Nehmen wir die Bilder vor einigen Jahren von der Spanischen Hofreitschule. Dort ging die Schmutzkampagne sogar so weit, dass ein Standbild aus einem schön anzusehenden Film rausgeschnitten wurde, um zu suggerieren, dass die Pferde dort nicht mehr klassisch geritten werden. Oft sind im Hintergrund bestimmte Gruppen aktiv, die ihre eigenen Interessen verfolgen. Die Nutzer von Facebook & Co. sehen diese Fotos und fragen sich selbstverständlich, ob da etwas Wahres dran sein könnte. Als Effekt gehen sie in die Vorführungen und schauen sich diese mit voreingenommenen Blick, auf der Suche nach Bestätigung des vermeintlichen Verfalls der Reitkultur, an. Dass ein Eleve oder Bereiteranwärter noch nicht so versiert reitet wie ein langjähriger Bereiter sollte eigentlich logisch sein. Der Fehlersuchende in den Rängen vergisst diesen Apsekt aber, ist er doch durch die negativen Bilder so vorgeprägt, dass er dieses Weltkulturerbe der klassischen Reiterei gar nicht mehr vorbehaltlos genießen kann.
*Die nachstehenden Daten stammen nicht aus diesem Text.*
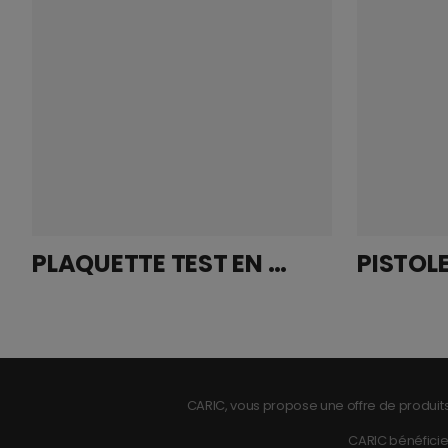
PLAQUETTE TEST EN METAL – 10.5X15CM – BLANC
CARIC, vous propose une offre de produits
CARIC bénéficie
Man merkt an diesen Zeilen wie sehr mich diese Entwicklung bedrückt. Ich erlebe den Reitunterricht von Oberbereiter Andreas Hausberger seit vielen Jahren. Immer wird der Reiter korrigiert und der Sitz weiter verfeinert. Das Pferd steht immer an Platz 1 und durch diesen Unterricht wird alles immer harmonischer und feiner. In diesem Jahr habe ich nun sogar einen jungen Lipizzaner kaufen dürfen. Pluto Troja wurde in Wien angeritten und lief auch bereits in der Vorführung „Junge Hengste“. Er wurde verkauft, weil man ihn nicht für die Zucht einsetzen wollte. Im ersten Jahr der Ausbildung werden die jungen Hengste ausschließlich von Eleven und Bereiteranwärtern geritten. Als ich Pluto Troja im April probegeritten bin war er ein Jahr unter dem Sattel. Ein absolut fein gerittenes Pferd, welches ganz fein am Schenkel und in der Hand ist. Er ging alle Grundgangarten in vorbildlicher Manier. Der Beweis für eine absolut korrekte und klassische Reitausbildung eines zu diesem Zeitpunkt knapp 5-jährigen Pferdes.
Mein Anliegen ist es Sie wachzurütteln, wenn Sie Bilder in den Social Media sehen. Solange Sie kein Video mit klarem Rollkur-Reiten sehen, sollten Sie kritisch sein. Leider gibt es tatsächlich noch immer viele Video-Beweise von wirklich schlimmen Reitern. Wir haben allerdings gerade in Deutschland im Dressursport so wunderbare junge Reiter am Start. Passen wir auf, dass wir diese nicht auch mit angeblich schlimmen Bildern verunglimpfen. Ich denke da gerade an die Fotos von Jessica von Bredow-Werndl in Stuttgart. Schauen Sie sich die Videos von ihrem Reiten an. Das ist so eine feine Reiterin.
Von jedem von uns können schlimmste Reitfotos geschossen werden. Eigentlich mag ich die Social Media. Die rufschädigende Seite dieser Medien finde ich sehr bedenklich. Es hat etwas von medialem Mittelalter; der Mob zerreißt die vermeintlich Bösen.